The point is this: my husband's losing his job. This was to be his last full week at work, but, local weather being what it is (ice and snow and wind, oh my!) his hours are exceedingly numbered.
We are not in a unique situation, obviously. My worry, my uncertainty, my stalwart resolution to still, somehow, make this holiday season as sweet as it can be for my children, is the way it is for so many people this year. Times are rough. Times might get more rough.
I don't know how it's going to work, not any of it.
Not for me, not for you, not for our whole planet on the brink of something so completely unknown.
But, this is what I do know:
I know many hands make light work. I know I'm not alone.
I was feeling so low and slow and isolated, this morning, the whole last week. We suited up, the four of us, and tromped up to the hotel/restaurant/pub up the way for breakfast. For a change of pace, for something to do, for the reliable internet access. We'd been saving an old gift card for a snowy day, I guess. A gift card we got once when the restaurant had a problem with our order and gave us a card to compensate. It seemed like a good morning to break it out. We needed something.

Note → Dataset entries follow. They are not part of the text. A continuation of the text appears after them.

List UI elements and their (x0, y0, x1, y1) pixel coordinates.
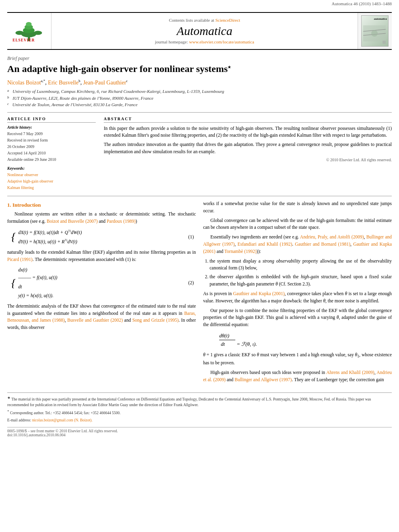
eq1-lines: dX(t) = f(X(t), u(t))dt + Q½dW(t) dY(t) … (18, 228, 82, 246)
boizot-busvelle-link[interactable]: Boizot and Busvelle (2007) (47, 219, 98, 224)
article-info: ARTICLE INFO Article history: Received 7… (7, 117, 96, 191)
article-info-title: ARTICLE INFO (7, 117, 96, 123)
svg-rect-12 (383, 41, 386, 44)
sciencedirect-link[interactable]: ScienceDirect (215, 18, 240, 23)
footnote-star-text: The material in this paper was partially… (7, 397, 371, 407)
intro-p1: Nonlinear systems are written either in … (7, 211, 196, 225)
article-history-label: Article history: (7, 125, 96, 129)
eq2-line3: y(t) = h(x(t), u(t)). (18, 292, 57, 300)
eq1-line1: dX(t) = f(X(t), u(t))dt + Q½dW(t) (18, 228, 82, 236)
copyright-line: © 2010 Elsevier Ltd. All rights reserved… (104, 158, 392, 162)
intro-heading: 1. Introduction (7, 202, 196, 208)
eq1-number: (1) (188, 233, 196, 241)
cover-image-icon (362, 21, 387, 45)
svg-point-6 (34, 31, 42, 35)
history-items: Received 7 May 2009 Received in revised … (7, 131, 96, 163)
eq2-lines: dx(t) ——— = f(x(t), u(t)) dt y(t) = h(x(… (18, 266, 57, 299)
accepted-date: Accepted 14 April 2010 (7, 150, 96, 156)
right-p6: θ = 1 gives a classic EKF so θ must vary… (203, 351, 392, 367)
eq2-system: { dx(t) ——— = f(x(t), u(t)) dt y(t) = h(… (11, 266, 188, 299)
sep-1 (7, 112, 392, 113)
tornambe-link[interactable]: Tornambè (1992) (224, 249, 257, 254)
abstract-p1: In this paper the authors provide a solu… (104, 125, 392, 139)
keyword-2[interactable]: Adaptive high-gain observer (7, 178, 96, 185)
picard-link[interactable]: Picard (1991) (7, 257, 33, 262)
eq1-content: { dX(t) = f(X(t), u(t))dt + Q½dW(t) dY(t… (11, 228, 188, 246)
body-columns: 1. Introduction Nonlinear systems are wr… (7, 200, 392, 386)
authors-line: Nicolas Boizota,*, Eric Busvelleb, Jean-… (7, 79, 392, 86)
affil-3: c Université de Toulon, Avenue de l'Univ… (7, 101, 392, 108)
right-p4: As is proven in Gauthier and Kupka (2001… (203, 290, 392, 305)
abstract-p2: The authors introduce innovation as the … (104, 141, 392, 155)
big-brace-icon: { (11, 231, 16, 242)
pardoux-link[interactable]: Pardoux (1989) (107, 219, 136, 224)
gauthier-bornard-link[interactable]: Gauthier and Bornard (1981) (295, 242, 350, 246)
journal-info: Contents lists available at ScienceDirec… (51, 13, 358, 49)
affil-2: b IUT Dijon-Auxerre, LE2I, Route des pla… (7, 95, 392, 102)
eq2-number: (2) (188, 279, 196, 287)
main-content: Brief paper An adaptive high-gain observ… (0, 55, 399, 437)
theta-equation: dθ(t) dt = ℱ(θ, ι). (203, 332, 392, 348)
svg-point-5 (15, 31, 24, 35)
footnote-star: ★ The material in this paper was partial… (7, 395, 392, 408)
footnote-email: E-mail address: nicolas.boizot@gmail.com… (7, 417, 392, 423)
journal-name: Automatica (177, 24, 232, 38)
journal-homepage-line: journal homepage: www.elsevier.com/locat… (155, 39, 254, 44)
bullinger-2-link[interactable]: Bullinger and Allgöwer (1997) (234, 377, 292, 382)
homepage-link[interactable]: www.elsevier.com/locate/automatica (189, 39, 254, 44)
equation-2: { dx(t) ——— = f(x(t), u(t)) dt y(t) = h(… (7, 266, 196, 299)
intro-p2: naturally leads to the extended Kalman f… (7, 249, 196, 263)
abstract-text: In this paper the authors provide a solu… (104, 125, 392, 155)
theta-rhs: = ℱ(θ, ι). (237, 341, 257, 347)
elsevier-tree-icon: ELSEVIER (10, 16, 48, 46)
elsevier-logo: ELSEVIER (7, 13, 51, 49)
abstract-section: ABSTRACT In this paper the authors provi… (104, 117, 392, 191)
cover-box: automatica (361, 15, 389, 47)
eq1-system: { dX(t) = f(X(t), u(t))dt + Q½dW(t) dY(t… (11, 228, 188, 246)
doi-line: doi:10.1016/j.automatica.2010.06.004 (7, 433, 392, 437)
affil-1: a University of Luxembourg, Campus Kirch… (7, 88, 392, 95)
sep-2 (7, 196, 392, 196)
info-abstract-section: ARTICLE INFO Article history: Received 7… (7, 117, 392, 191)
gauthier-kupka-2-link[interactable]: Gauthier and Kupka (2001) (233, 291, 284, 296)
right-column: works if a somewhat precise value for th… (203, 200, 392, 386)
andrieu-link[interactable]: Andrieu, Praly, and Astolfi (2009) (300, 234, 364, 239)
left-column: 1. Introduction Nonlinear systems are wr… (7, 200, 196, 386)
available-date: Available online 29 June 2010 (7, 156, 96, 163)
keyword-3[interactable]: Kalman filtering (7, 185, 96, 191)
email-label: E-mail address: (7, 418, 31, 422)
author-3[interactable]: Jean-Paul Gauthier (83, 79, 126, 85)
ahrens-link[interactable]: Ahrens and Khalil (2009) (326, 370, 374, 375)
requirements-list: the system must display a strong observa… (210, 258, 392, 288)
svg-point-4 (26, 22, 31, 26)
theta-eq-content: dθ(t) dt = ℱ(θ, ι). (219, 332, 257, 348)
keywords-list: Nonlinear observer Adaptive high-gain ob… (7, 172, 96, 191)
footnote-section: ★ The material in this paper was partial… (7, 392, 392, 423)
equation-1: { dX(t) = f(X(t), u(t))dt + Q½dW(t) dY(t… (7, 228, 196, 246)
author-2[interactable]: Eric Busvelle (48, 79, 78, 85)
theta-frac: dθ(t) (219, 333, 229, 339)
automatica-cover-tag: automatica (374, 17, 387, 21)
eq2-line2: dt (18, 283, 57, 291)
theta-div: dt (219, 340, 235, 348)
received-date: Received 7 May 2009 (7, 131, 96, 137)
keywords-label: Keywords: (7, 166, 96, 170)
eq2-line1: dx(t) ——— = f(x(t), u(t)) (18, 266, 57, 281)
footnote-bottom: 0005-1098/$ – see front matter © 2010 El… (7, 427, 392, 437)
keyword-1[interactable]: Nonlinear observer (7, 172, 96, 178)
email-link[interactable]: nicolas.boizot@gmail.com (N. Boizot). (32, 418, 93, 422)
right-p3: Essentially two ingredients are needed (… (203, 234, 392, 255)
affiliations: a University of Luxembourg, Campus Kirch… (7, 88, 392, 108)
esfandiari-link[interactable]: Esfandiari and Khalil (1992) (237, 242, 292, 246)
right-p1: works if a somewhat precise value for th… (203, 200, 392, 215)
busvelle-link[interactable]: Busvelle and Gauthier (2002) (67, 318, 123, 322)
big-brace-2-icon: { (11, 277, 16, 289)
right-p2: Global convergence can be achieved with … (203, 217, 392, 232)
eq1-line2: dY(t) = h(X(t), u(t)) + R½dV(t) (18, 238, 82, 246)
song-link[interactable]: Song and Grizzle (1995) (132, 318, 179, 322)
paper-title: An adaptive high-gain observer for nonli… (7, 63, 392, 75)
body-text-left: Nonlinear systems are written either in … (7, 211, 196, 331)
citation-bar: Automatica 46 (2010) 1483–1488 (0, 0, 399, 7)
author-1[interactable]: Nicolas Boizot (7, 79, 41, 85)
received-revised: Received in revised form 26 October 2009 (7, 137, 96, 150)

We needed to come home and be reminded that people care. That even though I'm no good at sharing myself, at being available and vulnerable, that people still care.
I am humbled by the kindness of friends who know we're treading our way through rough waters and don't want us to sink under.
My world is a bit less bleak right now.
It's not the coffee in my belly or the fire crackling across the room or the magical white wonderland outside, it's knowing that I have enough stores to tread along for some time. It's trite to say we're all in this together, but it's true. And a little encouragement from friends can be just the boost you need.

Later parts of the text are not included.